Exercise prompt
Count the lines below that contain the word "ROOSTER", and state only that number.
======== Task inputs ========
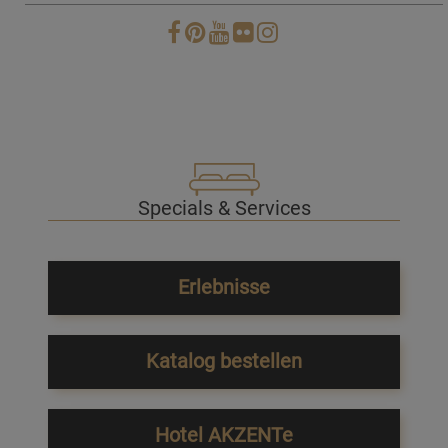
Specials & Services
Erlebnisse
Katalog bestellen
Hotel AKZENTe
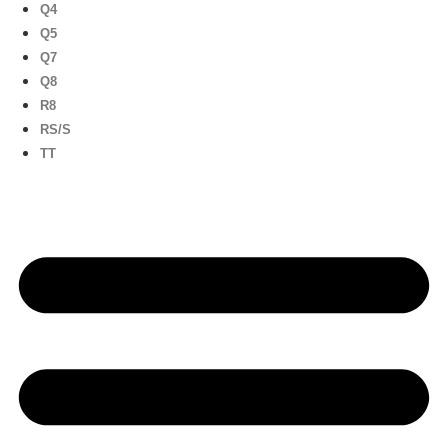
Q4
Q5
Q7
Q8
R8
RS/S
TT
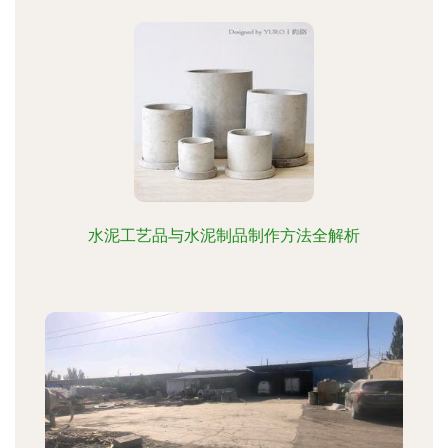
水泥工艺品与水泥制品制作方法全解析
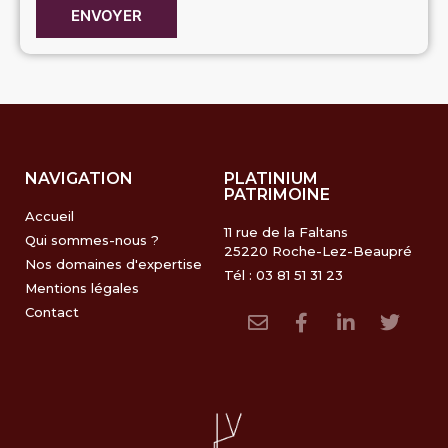
ENVOYER
NAVIGATION
PLATINIUM
PATRIMOINE
Accueil
11 rue de la Faltans
Qui sommes-nous ?
25220 Roche-Lez-Beaupré
Nos domaines d'expertise
Tél : 03 81 51 31 23
Mentions légales
Contact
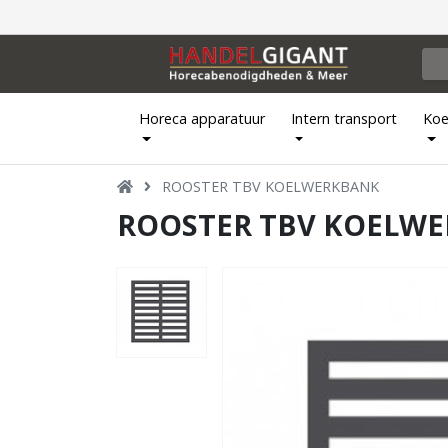
Horeca apparatuur
Intern transport
Koe
ROOSTER TBV KOELWERKBANK
ROOSTER TBV KOELW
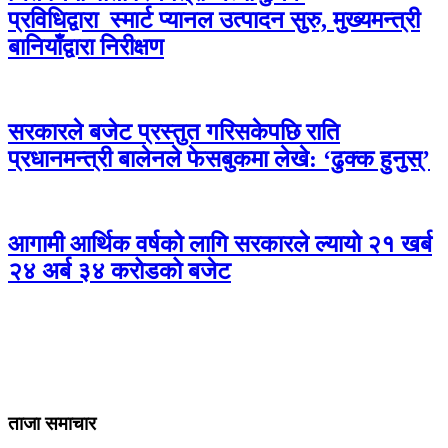
प्रविधिद्वारा स्मार्ट प्यानल उत्पादन सुरु, मुख्यमन्त्री
बानियाँद्वारा निरीक्षण
सरकारले बजेट प्रस्तुत गरिसकेपछि राति
प्रधानमन्त्री बालेनले फेसबुकमा लेखे: ‘ढुक्क हुनुस्’
आगामी आर्थिक वर्षको लागि सरकारले ल्यायो २१ खर्ब
२४ अर्ब ३४ करोडको बजेट
ताजा समाचार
========
Written response
2